Мир, который выходит за пределы постижимого…
Фантазия
Сцена: зал часов в Палэ д’Орсэ в Париже — место заседаний Мирной конференции. В задней части — украшенный тяжелой резьбой камин из белого мрамора. На нем часы, над которыми возвышается мраморная статуя женщины, держащей факел; некоторые называют ее «Победа», другие — «Свобода», «Просвещение», «Сухой закон» и т. д. Часы отстают на пятьдесят лет.
Диалог ведется делегатами на их родном языке. Но это не представляет трудности, так как все понимают друг друга в совершенстве.
По ходу действия время от времени может играть музыка в виде тихо исполняемых патриотических мелодий.
На сцене: за столом Мирной конференции сидят президент Вильсон, премьеры Клемансо, Ллойд Джордж и Орландо, а также барон Макино — делегат Японии. В момент поднятия занавеса все смеются. Не принимает участия в веселье лишь Орландо.
Вильсон. Я и не подозревал, что низшие классы общества столь многочисленны. Этим объясняется моя речь в Турине. Я сказал: «Промышленные рабочие будут диктовать условия мира…» (Веселье возобновляется.

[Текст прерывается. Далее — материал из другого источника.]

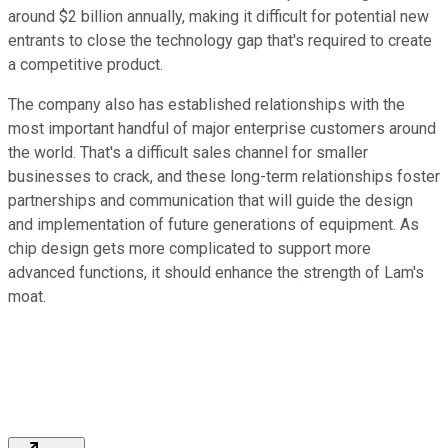
around $2 billion annually, making it difficult for potential new
entrants to close the technology gap that's required to create
a competitive product.
The company also has established relationships with the
most important handful of major enterprise customers around
the world. That's a difficult sales channel for smaller
businesses to crack, and these long-term relationships foster
partnerships and communication that will guide the design
and implementation of future generations of equipment. As
chip design gets more complicated to support more
advanced functions, it should enhance the strength of Lam's
moat.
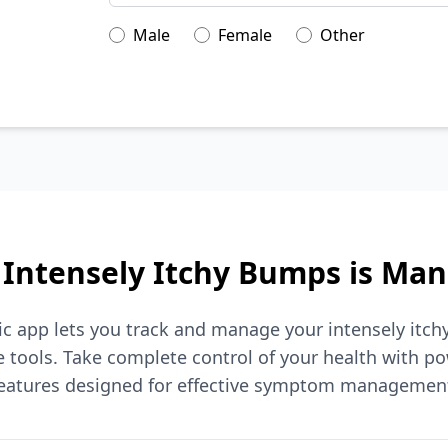
Male
Female
Other
Intensely Itchy Bumps is Ma
ic app lets you track and manage your intensely itc
tools. Take complete control of your health with po
eatures designed for effective symptom managemen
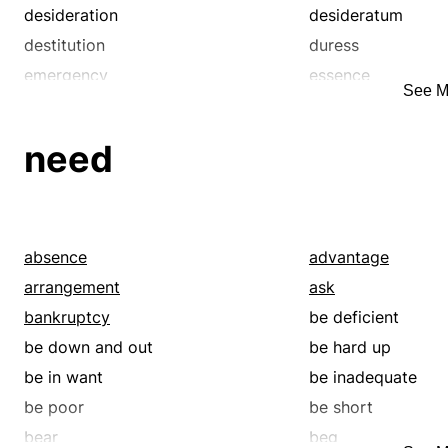
inadequacy
indigence
desideration
desideratum
iniquity
insolvency
destitution
duress
knavishness
lack
emergency
essence
See M
libertinism
lowness
exaction
exigency
malice
malignity
godsend
gutter
need
melancholia
melancholy
impecuniousness
imperative
misery
mortification
indigence
indispensability
necessity
need
inexorableness
insolvency
pain
parsimony
misery
must
absence
advantage
paucity
pauperism
necessary
need
arrangement
ask
penuriousness
penury
needfulness
neediness
bankruptcy
be deficient
pervertedness
pettiness
no choice
obligation
be down and out
be hard up
poorness
privation
penuriousness
penury
be in want
be inadequate
rakishness
rapacity
pinching
plus
be poor
be short
rot
sadness
poverty
precondition
bear
beg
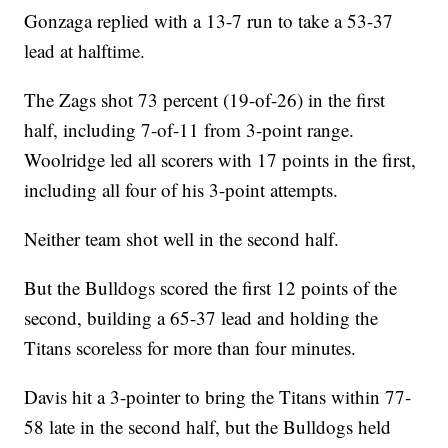
Gonzaga replied with a 13-7 run to take a 53-37
lead at halftime.
The Zags shot 73 percent (19-of-26) in the first
half, including 7-of-11 from 3-point range.
Woolridge led all scorers with 17 points in the first,
including all four of his 3-point attempts.
Neither team shot well in the second half.
But the Bulldogs scored the first 12 points of the
second, building a 65-37 lead and holding the
Titans scoreless for more than four minutes.
Davis hit a 3-pointer to bring the Titans within 77-
58 late in the second half, but the Bulldogs held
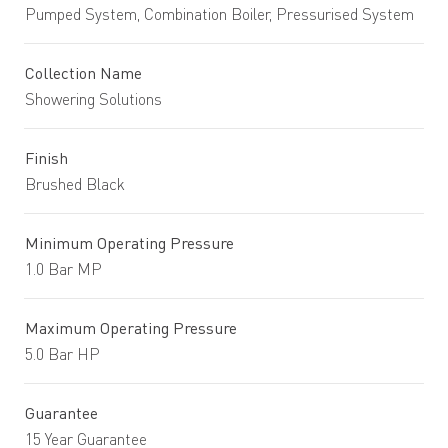
Pumped System, Combination Boiler, Pressurised System
Collection Name
Showering Solutions
Finish
Brushed Black
Minimum Operating Pressure
1.0 Bar MP
Maximum Operating Pressure
5.0 Bar HP
Guarantee
15 Year Guarantee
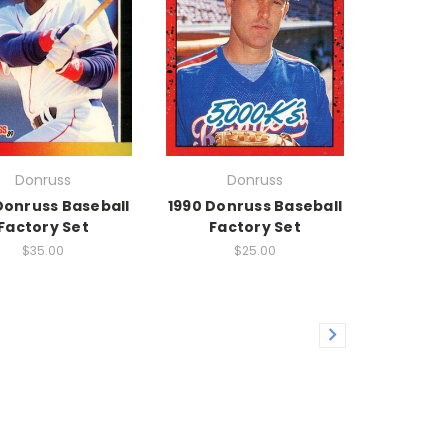
Donruss
Donruss
Donruss Baseball
1990 Donruss Baseball
Factory Set
Factory Set
$35.00
$25.00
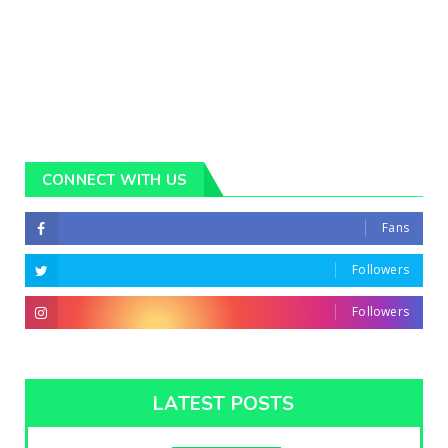
CONNECT WITH US
Fans
Followers
Followers
LATEST POSTS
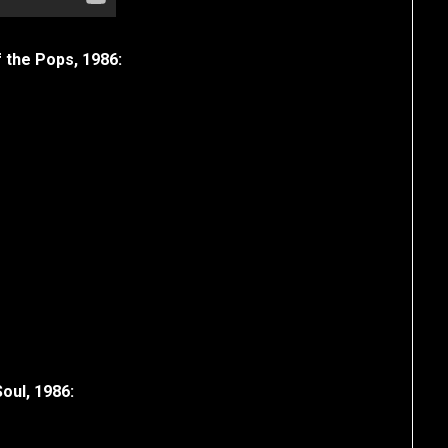
f the Pops, 1986:
Soul, 1986:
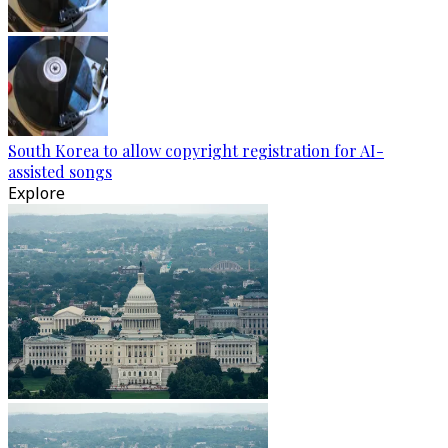
South Korea to allow copyright registration for AI-
assisted songs
Explore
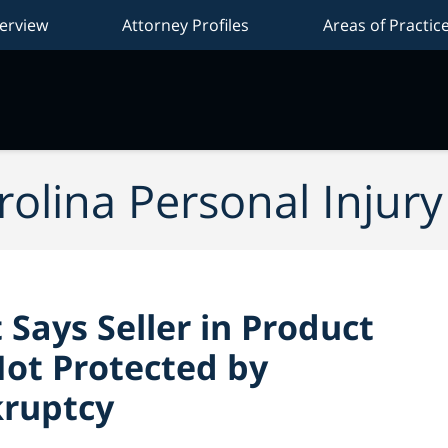
erview
Attorney Profiles
Areas of Practic
Na
olina Personal Injur
 Says Seller in Product
Not Protected by
kruptcy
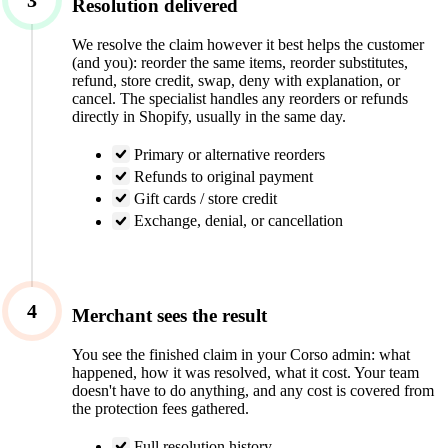
3
Resolution delivered
We resolve the claim however it best helps the customer
(and you): reorder the same items, reorder substitutes,
refund, store credit, swap, deny with explanation, or
cancel. The specialist handles any reorders or refunds
directly in Shopify, usually in the same day.
Primary or alternative reorders
Refunds to original payment
Gift cards / store credit
Exchange, denial, or cancellation
4
Merchant sees the result
You see the finished claim in your Corso admin: what
happened, how it was resolved, what it cost. Your team
doesn't have to do anything, and any cost is covered from
the protection fees gathered.
Full resolution history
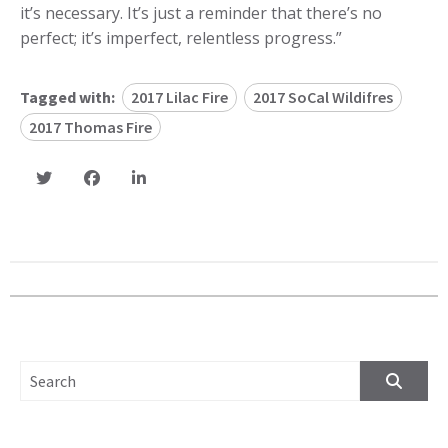
it’s necessary. It’s just a reminder that there’s no
perfect; it’s imperfect, relentless progress.”
Tagged with:
2017 Lilac Fire
2017 SoCal Wildifres
2017 Thomas Fire
SEARCH FOR:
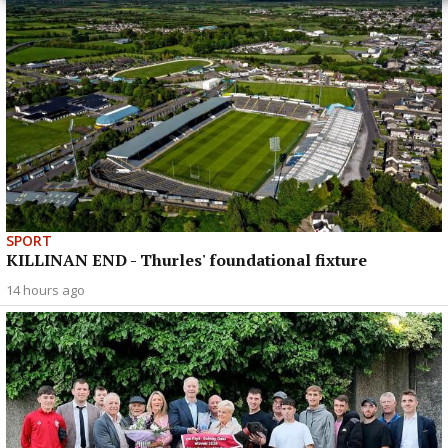
SPORT
KILLINAN END - Thurles' foundational fixture
14 hours ago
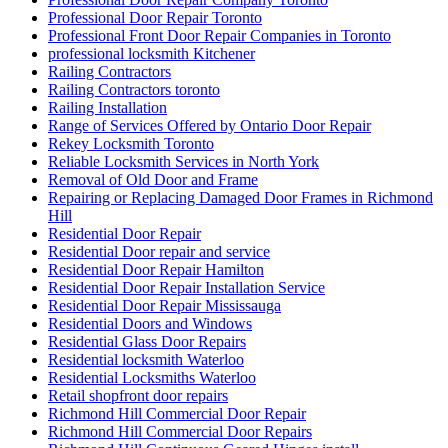
Professional Door Repair Toronto
Professional Front Door Repair Companies in Toronto
professional locksmith Kitchener
Railing Contractors
Railing Contractors toronto
Railing Installation
Range of Services Offered by Ontario Door Repair
Rekey Locksmith Toronto
Reliable Locksmith Services in North York
Removal of Old Door and Frame
Repairing or Replacing Damaged Door Frames in Richmond
Hill
Residential Door Repair
Residential Door repair and service
Residential Door Repair Hamilton
Residential Door Repair Installation Service
Residential Door Repair Mississauga
Residential Doors and Windows
Residential Glass Door Repairs
Residential locksmith Waterloo
Residential Locksmiths Waterloo
Retail shopfront door repairs
Richmond Hill Commercial Door Repair
Richmond Hill Commercial Door Repairs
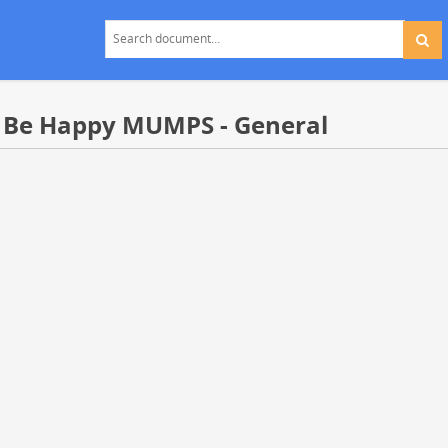
 Be Happy MUMPS - General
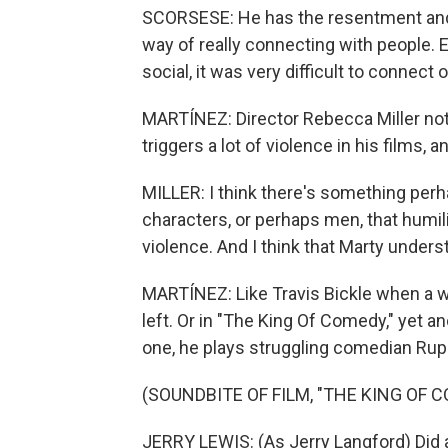
SCORSESE: He has the resentment and t
way of really connecting with people. 
social, it was very difficult to connect 
MARTÍNEZ: Director Rebecca Miller not
triggers a lot of violence in his films, a
MILLER: I think there's something perha
characters, or perhaps men, that humi
violence. And I think that Marty underst
MARTÍNEZ: Like Travis Bickle when a w
left. Or in "The King Of Comedy," yet an
one, he plays struggling comedian Ruper
(SOUNDBITE OF FILM, "THE KING OF 
JERRY LEWIS: (As Jerry Langford) Did 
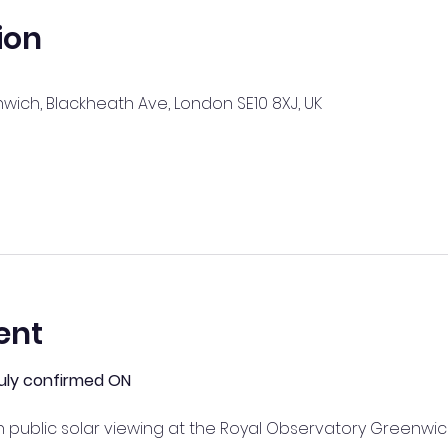
ion
ich, Blackheath Ave, London SE10 8XJ, UK
ent
 July confirmed ON
public solar viewing at the Royal Observatory Greenwic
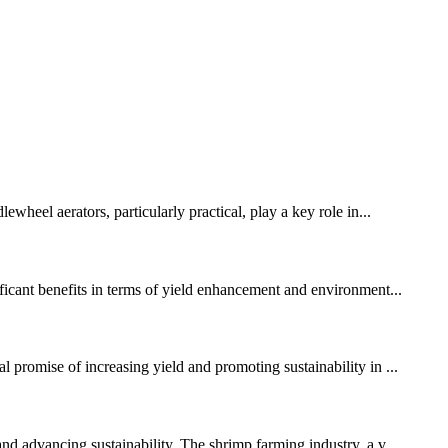
wheel aerators, particularly practical, play a key role in...
ificant benefits in terms of yield enhancement and environment...
 promise of increasing yield and promoting sustainability in ...
nd advancing sustainability. The shrimp farming industry, a v...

Орландо смотрит хмуро.)
Орландо (мрачно). Corpo di Вассо![46] Вы поставили меня в чертовски затруднительное положение. Я был вынужден изъять эту речь. У нас едва не произошла революция. Вам следует помнить, что итальянские рабочие — народ невоспитанный, у нас нет Сэмюэля Гомперса.
Ллойд Джордж (обращаясь к Орландо). Ну, старый дружище! Не относитесь к этому так серьезно. В Англии они всегда говорят о революции. Но покуда мы в состоянии удерживать за собой их голоса…
Клемансо (Вильсону с чисто галльским обаянием). Saperlotte! [Превосходно!] Что за человек. А Лига Наций — quelle idee [что за идея!] Сначала я думал, что вы нечто вроде Генри Форда… Ну кто, кроме вас, мог бы доказать, что равновесие сил и Лига Наций одно и то же?
Вильсон. Да, да… Надеюсь, мне не нужно распространяться далее о том, что нашей целью должна быть фраза? Реклама — вещь чрезвычайно развитая у нас на родине…
Макино. Банзай. А политика открытых дверей в Китае!
Вильсон (скромно). Пустяковое достижение. Да что говорить, я выиграл свою вторую кампанию в Америке фразой: «Он удержал нас от войны». (Всеобщее веселье.)